THE YOUNG ZWEIG
Zweig was born in Vienna to a wealthy Jewish family. His father was a textile manufacturer, and his mother came from a Jewish banking family. As early as his teens, Zweig sent poems and articles to literary journals and corresponded with important literary figures. He also started a collection of manuscripts which included manuscripts of Goethe and Beethoven's works. Later, this collection came to include a catalogue of Mozart's works written in Mozart's own hand.
Zweig studied Philosophy at the University of Vienna and in 1904 earned a doctoral degree. In those student years Zweig published his first book of poetry, as well as various pieces in the most prestigious newspaper in Vienna, the Neue Freie Presse, whose editor was Theodore Herzl, the leading figure in the Jewish National Movement. Having proven his talent, Zweig was exempted from working in the family business.
THE EUROPEAN TRAVELLER
In the following decade Zweig moved constantly between Vienna, Berlin, Paris and Brussels. During this period he made the acquaintance of famous poets, writers and artists such as Auguste Rodin, Rainer Maria Rilke, Romain Rolland, W.B. Yeats, Pirandello and many others. It was during this time that he started to write novellas and dramas which soon became very popular.
STEFAN ZWEIG IN WW I
When WWI broke out, Zweig, a patriotic Austrian, at first came out in favor of the war. Zweig was conscripted and assigned to serve in the Austrian Archives of the Ministry of War. Having been exposed to the horrors of the war, Zweig underwent a significant change, and wrote a fervent anti-war drama called "Jeremiah" which won the acclaim of his friend, the famous author Thomas Mann. It was at that time, that Zweig adopted an extreme pacifist position, as did his friend the French novelist Romain Rolland. He then moved to Switzerland until the end of the war. Zweig remained a pacifist all of his life and advocated for the unification of Europe.
THE SALZBURG PERIOD (1919-1933)
In 1920, Zweig married Friderike Maria von Winternitz (whom he divorced in 1938), and moved into a grand house in Salzburg.
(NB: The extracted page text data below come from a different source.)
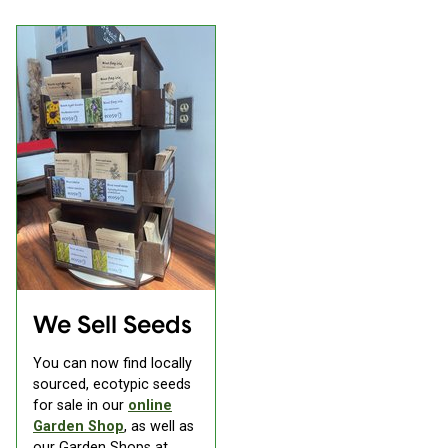
We Sell Seeds
You can now find locally
sourced, ecotypic seeds
for sale in our
online
Garden Shop
, as well as
our Garden Shops at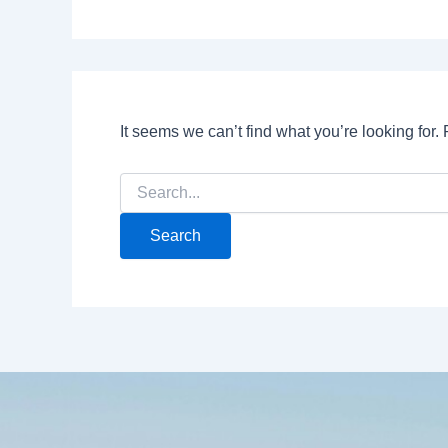
It seems we can’t find what you’re looking for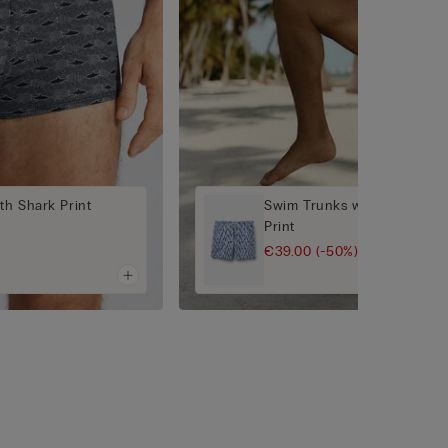
th Shark Print
Swim Trunks with Blue/Whit
Print
€39.00
(-50%)
€78.00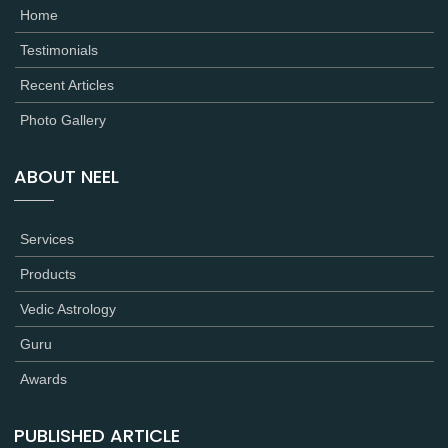
Home
Testimonials
Recent Articles
Photo Gallery
ABOUT NEEL
Services
Products
Vedic Astrology
Guru
Awards
PUBLISHED ARTICLE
In the following years he wrote a series of novellas and biographical works, which were full of emotional tension and situations of social and psychological crises revolving around issues such as gambling, prostitution, adultery, and suicide. Zweig's works became extremely popular, and were criticized by some of his colleagues as "railway carriage reading". Among these novellas were Amok, Fear, Compulsion and Twenty-Four Hours in the Life of a Woman, while his biographical subjects included Marie-Antoinette, Joseph Fouché and Magellan.
THE RISE OF THE NAZIS
With Hitler's rise to power in 1933, Zweig's books were condemned in Germany and later banned. Fascism was on the rise in Austria as well, and in 1934 the police came to search Zweig's home. Zweig left his house, never to return again. It was then that he divorced his first wife and moved to London. Later he wrote that at that time he sensed the heavy clouds that were hanging above. At this point, Zweig dispersed his papers and sold his manuscript collection.
1934 – 1939 - LONDON
In 1939, Zweig married his secretary, Lotte Altmann. During these years Zweig did not come out against the Nazis or, in support of the persecuted Jews, and was criticized for it by major Jewish figures like Hannah Arendt. He seems to have wanted to carry on with his life in London without much interference. Yet, it was at this time, that his writing started to center around tormented figures, both literary and historical, who are in perilous situations. It was during this period that he wrote the biographies of Mary Queen of Scots and Marie-Antoinette, the novel Beware of Pity, and the novella The Chess Story which bears autobiographical elements.
LONDON - NEW-YORK - PETROPOLIS
Zweig and his wife received British citizenship, but were unhappy. In the World of Yesterday, which Zweig wrote before his death, he describes the Jewish refugees in London, as "ghosts" looking for a country to receive them. In 1940 Zweig left for New-York only to discover that he was once again surrounded by refugees, reminding him of the terrible events in Europe. Just a few months later the Zweigs, having taken a tour of South-America, left for Petropolis, Brazil, not far from Rio de Janeiro, where they hoped to have a chance for a fresh start. Zweig even wrote a book: Brazil – The Land of the Future.
On February 22nd, 1942, Stefan Zweig and his wife Lotte, having taken an overdose of barbiturates, were found dead in their apartment in Petropolis. She was wearing her kimono, he, his shirt and tie. The previous evening Zweig had played chess with his neighbor, gone home and written a suicide note, explaining his decision to leave the world.
HOUSE IN PETROPOLIS
The Zweigs' house in Brazil was later turned into a museum and is now known as Casa Stefan Zweig.